Index merging & compaction: merges reduce segment count but are I/O heavy; control merge policies to avoid write stalls; use background merge threads and backpressure on ingestion.
Bulk ingestion & idempotency: batch documents and use idempotency keys to make retries safe; stream input via Kafka or change-data-capture, store raw payloads in S3 for reprocessing.
Update/delete semantics: updates often implemented as delete + reindex with versioning/tombstones; support versioned writes and periodic GC of tombstones to reclaim space.
Autocomplete ranking signals: precompute popularity counts, combine prefix matches with recency, personalization proxies, and context filters; keep suggestion data in an in-memory store (hot) and fallback to index (cold).
Capacity planning & SLAs: for target QPS and p99 latency, budget CPU, memory (FSTs often memory-resident), disk IOPS, and network; example: 10k QPS with p99 < 50ms may need several dozen query-serving nodes depending on index size.
Monitoring & correctness: monitor indexing-lag, refresh-time, merge-time, heap-pct, and search error rates; build diff tests to detect tokenization mismatches or lost updates.

Worked example — "Design a scalable indexing pipeline for Document Cloud that supports near-real-time search and updates"

First 30s: clarify SLAs (indexing latency target — e.g., <5s; query p99 — e.g., <100ms), scale (docs/day, average doc size), multi-tenancy and ACL requirements. Skeleton answer pillars: (1) ingestion layer: Kafka topics with producers that emit raw payloads and idempotency keys, (2) parsing layer: scalable parser workers (PDF → text, OCR fallback) that emit normalized tokens and metadata, (3) indexing layer: write to distributed Lucene-based clusters with sharding and replicas, using micro-batches and a tuned refresh interval for NRT, (4) maintenance: merges, tombstone GC, and reindex jobs. One tradeoff to flag: decreasing refresh interval lowers visibility latency but increases segment churn and CPU; choose micro-batch size and refresh frequency per tenant SLAs. Close by noting short-term priorities (implement idempotent bulk API, monitor indexing lag) and long-term work (cold storage reindexing, cross-cluster replication) if more time were available.

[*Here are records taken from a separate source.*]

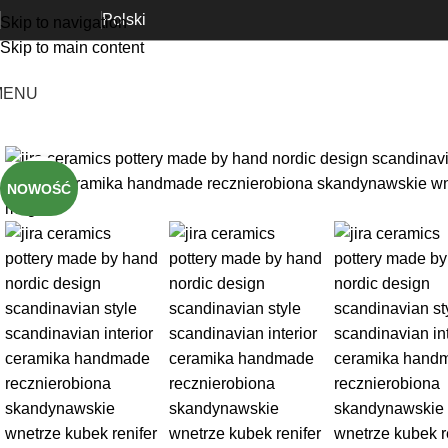
Polski
Skip to navigation
Skip to main content
MENU
Kliknij aby powiększyć
NOWOŚĆ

A second angle — "Design an autocomplete service for document search supporting typo-tolerance and personalization"

Autocomplete shifts priorities: ultra-low latency (single-digit ms) and memory-efficient data structures. Build a hot path with an in-memory FST per shard for edge n-grams storing suggestion scores, refreshed asynchronously from the main index every few seconds. For typo-tolerance, precompute popular fuzzy variants or use Levenshtein automata limited to edit distance 1 for top prefixes; heavy fuzzy queries must be rate-limited or routed to a more expensive backend. Personalization applies signals (user history, document access) to re-rank suggestions at query time; compute lightweight features in-memory and apply reranking within the latency budget. The framing differences: autocomplete favors precomputation and memory footprint; full-text search tolerates higher per-query cost and greater disk I/O.

Common pitfalls

Pitfall: Assuming index and query analyzers are interchangeable.
If you don't explicitly align tokenization between index-time and query-time, results will be inconsistent (e.g., n-gram at index but whitespace on query). Always document analyzer contracts and include round-trip tests.

Pitfall: Designing for average latency only.
Focusing on mean latency hides tail problems; interviewers expect p95/p99 reasoning and how you'll prevent head-of-line blocking during merges or GC pauses (e.g., circuit-breakers, backpressure).

Pitfall: Overfocusing on ML ranking for autocomplete.
Spending the interview on model architecture instead of core infra (FST, refresh cadence, memory budget) misses the SWE scope; state the ML signals and where they plug in, but prioritize operational constraints.

Connections

Interviewers may pivot to adjacent topics like distributed consensus for cross-region index replication, caching strategies (cold vs hot shards, CDN for big-result sets), or observability (tracing, request sampling) to validate tail latency and correctness.